Information shown:
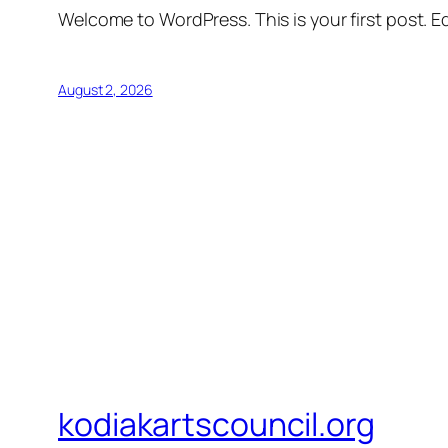
Welcome to WordPress. This is your first post. Edi
August 2, 2026
kodiakartscouncil.org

Task:
All the lines above need to be repeated exactly, with no pictures carried over.

Response area:
Welcome to WordPress. This is your first post. Edi
August 2, 2026
kodiakartscouncil.org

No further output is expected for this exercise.